[Excerpts from a dataset]
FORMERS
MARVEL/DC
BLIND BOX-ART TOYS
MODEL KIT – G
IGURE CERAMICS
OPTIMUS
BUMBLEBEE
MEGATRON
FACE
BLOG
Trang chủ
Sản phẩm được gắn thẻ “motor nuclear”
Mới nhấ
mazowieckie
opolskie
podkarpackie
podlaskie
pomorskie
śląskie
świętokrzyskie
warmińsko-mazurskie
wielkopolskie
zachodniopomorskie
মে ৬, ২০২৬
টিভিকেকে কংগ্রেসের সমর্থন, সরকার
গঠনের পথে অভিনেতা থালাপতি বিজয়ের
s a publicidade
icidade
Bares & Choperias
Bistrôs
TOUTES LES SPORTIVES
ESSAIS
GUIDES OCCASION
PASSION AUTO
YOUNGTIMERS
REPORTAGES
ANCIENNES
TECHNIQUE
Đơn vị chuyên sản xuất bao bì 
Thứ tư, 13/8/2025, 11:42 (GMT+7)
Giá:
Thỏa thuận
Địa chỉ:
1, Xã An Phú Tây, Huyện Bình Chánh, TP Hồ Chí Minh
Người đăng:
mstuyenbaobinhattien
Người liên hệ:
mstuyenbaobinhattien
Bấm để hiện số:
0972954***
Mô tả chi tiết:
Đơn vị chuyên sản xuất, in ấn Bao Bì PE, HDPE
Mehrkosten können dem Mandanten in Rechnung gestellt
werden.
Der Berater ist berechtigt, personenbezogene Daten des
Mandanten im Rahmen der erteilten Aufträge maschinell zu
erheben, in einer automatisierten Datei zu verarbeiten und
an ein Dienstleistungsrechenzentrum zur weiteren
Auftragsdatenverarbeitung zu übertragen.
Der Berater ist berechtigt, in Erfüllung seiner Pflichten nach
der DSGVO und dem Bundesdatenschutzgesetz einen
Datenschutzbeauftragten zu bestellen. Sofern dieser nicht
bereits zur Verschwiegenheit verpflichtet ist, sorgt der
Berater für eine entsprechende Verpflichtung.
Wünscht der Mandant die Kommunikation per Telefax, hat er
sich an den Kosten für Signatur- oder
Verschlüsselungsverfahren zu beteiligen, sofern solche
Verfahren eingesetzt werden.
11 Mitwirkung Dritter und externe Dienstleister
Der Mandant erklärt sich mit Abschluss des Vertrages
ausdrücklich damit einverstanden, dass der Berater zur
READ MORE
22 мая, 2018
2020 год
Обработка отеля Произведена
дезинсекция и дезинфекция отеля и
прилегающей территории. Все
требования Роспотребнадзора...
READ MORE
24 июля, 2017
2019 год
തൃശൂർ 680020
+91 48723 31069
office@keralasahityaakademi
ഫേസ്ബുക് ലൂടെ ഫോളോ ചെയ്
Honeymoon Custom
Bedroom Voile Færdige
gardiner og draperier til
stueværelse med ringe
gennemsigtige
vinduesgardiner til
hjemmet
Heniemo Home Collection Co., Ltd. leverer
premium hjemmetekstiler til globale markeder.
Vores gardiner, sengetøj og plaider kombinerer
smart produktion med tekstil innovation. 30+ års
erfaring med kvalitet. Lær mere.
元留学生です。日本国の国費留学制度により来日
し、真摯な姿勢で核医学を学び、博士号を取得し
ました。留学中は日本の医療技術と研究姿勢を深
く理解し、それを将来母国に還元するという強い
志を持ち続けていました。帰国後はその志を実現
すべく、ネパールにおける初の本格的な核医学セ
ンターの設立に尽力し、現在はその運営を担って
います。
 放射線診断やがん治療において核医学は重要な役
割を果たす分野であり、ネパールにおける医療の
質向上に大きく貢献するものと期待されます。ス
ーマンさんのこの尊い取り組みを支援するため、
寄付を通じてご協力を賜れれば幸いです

> **PROBLEM REQUIREMENTS**
Search the data above for the string "отеля" and report each line that holds it.

> **ANSWER TO THIS EXERCISE**
Обработка отеля Произведена
дезинсекция и дезинфекция отеля и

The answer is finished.